In [1]:
import tensorflow as tf
from tensorflow.keras.preprocessing import image_dataset_from_directory
from tensorflow.keras.models import Sequential
from tensorflow.keras.layers import BatchNormalization, Conv2D, Flatten, Dense, MaxPooling2D, RandomFlip, RandomRotation, RandomZoom, RandomTranslation, Dropout, Rescaling
from tensorflow.keras.callbacks import EarlyStopping
from tensorflow.keras.optimizers import Adagrad
from tensorflow.keras.utils import to_categorical
from tensorflow.data import AUTOTUNE
import os
from pathlib import Path

In [2]:
RANDOM_SEED=4
BASE_PATH = os.path.join(Path(os.getcwd()).resolve().parents[1], "Data")
# BASE_PATH = os.path.join(os.getcwd(), "Data")
assert os.path.isdir(BASE_PATH), f'Data Directory is required: {BASE_PATH}'
BATCH_SIZE = 1024
EPOCHS = 2
TRAIN_PATH = os.path.sep.join([BASE_PATH, "training"])
VAL_PATH = os.path.sep.join([BASE_PATH, "validation"])
TEST_PATH = os.path.sep.join([BASE_PATH, "testing"])

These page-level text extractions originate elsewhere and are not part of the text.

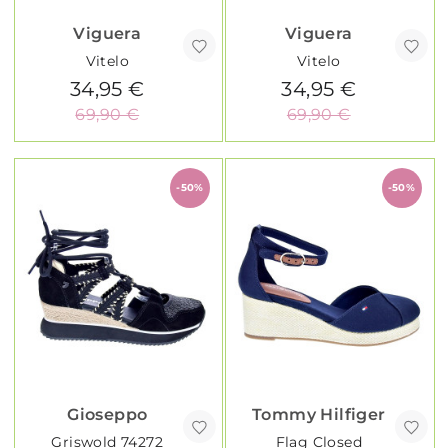
Viguera
Viguera
Vitelo
Vitelo
34,95 €
34,95 €
69,90 €
69,90 €
-50%
-50%
Gioseppo
Tommy Hilfiger
Griswold 74272
Flag Closed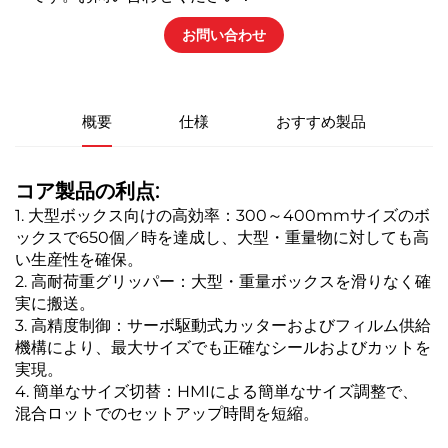
お問い合わせ
概要
仕様
おすすめ製品
コア製品の利点:
1. 大型ボックス向けの高効率：300～400mmサイズのボ
ックスで650個／時を達成し、大型・重量物に対しても高
い生産性を確保。
2. 高耐荷重グリッパー：大型・重量ボックスを滑りなく確
実に搬送。
3. 高精度制御：サーボ駆動式カッターおよびフィルム供給
機構により、最大サイズでも正確なシールおよびカットを
実現。
4. 簡単なサイズ切替：HMIによる簡単なサイズ調整で、
混合ロットでのセットアップ時間を短縮。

tf.random.set_seed(RANDOM_SEED)

In [3]:
train_data = image_dataset_from_directory(TRAIN_PATH, image_size=(50,50), label_mode='binary',
                                  seed=RANDOM_SEED, shuffle=True, batch_size=BATCH_SIZE)
val_data = image_dataset_from_directory(VAL_PATH, image_size=(50,50), label_mode='binary',
                                  seed=RANDOM_SEED, shuffle=True, batch_size=BATCH_SIZE)
test_data = image_dataset_from_directory(TEST_PATH, image_size=(50,50), label_mode='binary',
                                  seed=RANDOM_SEED, shuffle=True, batch_size=BATCH_SIZE)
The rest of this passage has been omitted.